A mãe de quem? Tem cabelo aonde?
Essa indagação era feita por um amigo que conheci no serviço público de Camaçari há mais de 15 anos atrás. Toda vez que surgia um assunto ou situação que não parecia fazer sentido, era incoerente, ele soltava essa pérola no meio da conversa e acabava chamando atenção de todos pela aparente quebra de raciocínio que a pergunta “sem pé nem cabeça” gerava naquele contexto.
Resolvi trazer essa expressão que também acabei adotando em certas situações, como um posicionamento diante de assuntos que exigem um “pera ainda”, um “calma lá”, para chamar a atenção de que precisamos refletir e entender melhor sobre o que está acontecendo.
Aqui, o uso dessa curiosa expressão vai para o assunto do momento na cidade de Camaçari que é o pseudodebate sobre a Camaçari que queremos no Futuro.
Essa pauta tem sido a tônica da disputa política entre candidatos à pré-candidatos à Prefeito e, agora mais do que nunca, com a conclusão pelo Executivo Municipal do Anteprojeto de Lei do novo Plano Diretor de Desenvolvimento Urbano (PDDU), cujo texto e anexos (mapas) já estão na Procuradoria Jurídica do Município para preparar encaminhamento a qualquer momento à Câmara de Vereadores.
Atribuo como pseudodebate sobre a “Camaçari que queremos no Futuro” pela constatação de que não há nenhum aprofundamento nas conversas sobre este assunto. Sobra propaganda e faltam análises e posicionamentos críticos, especialmente sobre o que tem sido falado versus o que tem sido praticado por agentes públicos e políticos, lamentavelmente.
A Prefeitura já deu como encerrado os debates de construção do PDDU com o cumprimento do seu cronograma de “audiências e consultas públicas”. Em paralelo e em descompasso com os acontecimentos tem candidatos à sucessão do atual governo de Camaçari chamando o povo para debater a Camaçari que querem no futuro. Debater o quê senhor candidato se já tem tudo pronto na gaveta sem combinar com o povo? Se o projeto da principal Lei que trata do assunto já está prontinho para ser aprovado pela maioria dos vereadores da Câmara Municipal a qualquer momento?
A mãe de quem? Tem cabelo aonde? Acorda gente!
A Lei do PDDU é o principal instrumento da política de desenvolvimento e expansão urbana do Município.

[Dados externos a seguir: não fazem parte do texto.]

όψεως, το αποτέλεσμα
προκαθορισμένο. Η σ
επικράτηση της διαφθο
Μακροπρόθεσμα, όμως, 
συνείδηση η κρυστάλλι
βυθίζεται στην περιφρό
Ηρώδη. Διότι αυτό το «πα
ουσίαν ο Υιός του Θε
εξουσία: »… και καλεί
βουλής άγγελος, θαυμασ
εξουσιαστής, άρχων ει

É com base no conteúdo do PDDU, através dos objetivos definidos, diretrizes para formulação de políticas públicas, estratégias para alcance de resultados, projetos, ações e regras para o ordenamento do território que Camaçari se desenvolverá, ou não, pelos próximos 10 anos, no mínimo.
É a partir do que estiver definido no PDDU que estímulos e oportunidades serão criadas em Camaçari para que as pessoas tenham seus direitos atendidos e condições de viver com prosperidade. Mas também é no PDDU que se condena um Município à escassez de investimentos públicos e privados, oportunidades de emprego e renda, degradação ambiental, violência urbana, ampliação das desigualdades sociais, degradação do patrimônio público e privado, precariedade do sistema de transporte e mobilidade, ausência de moradia digna, saneamento, saúde, educação e cultura.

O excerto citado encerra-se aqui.